Oil terminal workers have admitted that they spill oil virtually every time they load a tanker. Every time. Normal spillage includes routine leaks and spills along pipelines and at refineries, tank farms, and terminals. This constant drain of heavy hydrocarbons into the marine environment kills the intertidal life and other marine species. Try going east of Second Narrows, near Kinder Morgan’s Westridge Terminal and find a healthy clam or crab.

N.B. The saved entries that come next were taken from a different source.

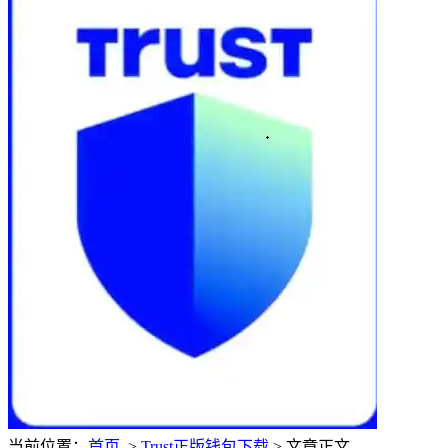
当前位置：
首页
>
Trust正版钱包下载
> 文章正文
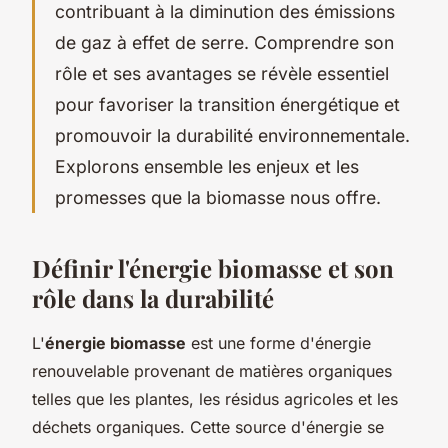
contribuant à la diminution des émissions
de gaz à effet de serre. Comprendre son
rôle et ses avantages se révèle essentiel
pour favoriser la transition énergétique et
promouvoir la durabilité environnementale.
Explorons ensemble les enjeux et les
promesses que la biomasse nous offre.
Définir l'énergie biomasse et son
rôle dans la durabilité
L'
énergie biomasse
est une forme d'énergie
renouvelable provenant de matières organiques
telles que les plantes, les résidus agricoles et les
déchets organiques. Cette source d'énergie se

This Inlet once fed the Tsleil-Waututh, Squamish, Musqueam, and Tsawwassen people, who retain rights to this unceded territory. “When the tide is out, our table was set,” recalls Rueben George, Sundance Chief of the Tsleil-Waututh, the indigenous People of the Inlet. Second narrows, the traditional waters of the Tsleil-Waututh, is a sacred place that provided food for many generations. That food resource is already virtually eradicated from the normal spillage from the oil refinery and terminal on Burrard Inlet. “We’ve had enough of seeing our waters destroyed,” says Rueben George. “Second Narrows is sacred to us. Our creation stories go back to this channel of water.”
What price would one place on this? What price for the obliterated natural livelihood of indigenous people, our regional heritage, our marine and intertidal ecosystems, our coastal economy, and our community identity and pride in the sea? There is no way to protect these values and real wealth of this region if Vancouver becomes the tar sands oil port. The only way Kinder Morgan can indemnify the land, water, creatures, plants, and people of Burrard Inlet is to return our pipelines and our public policy to this region and to its people.
As Rueben George said on Earth Day: “We’re doing this for Kinder Morgan’s children too. They deserve a world that is rich and wild and that provides food to people and a place to walk with your children. We’re doing this for their children too. Not just ours.”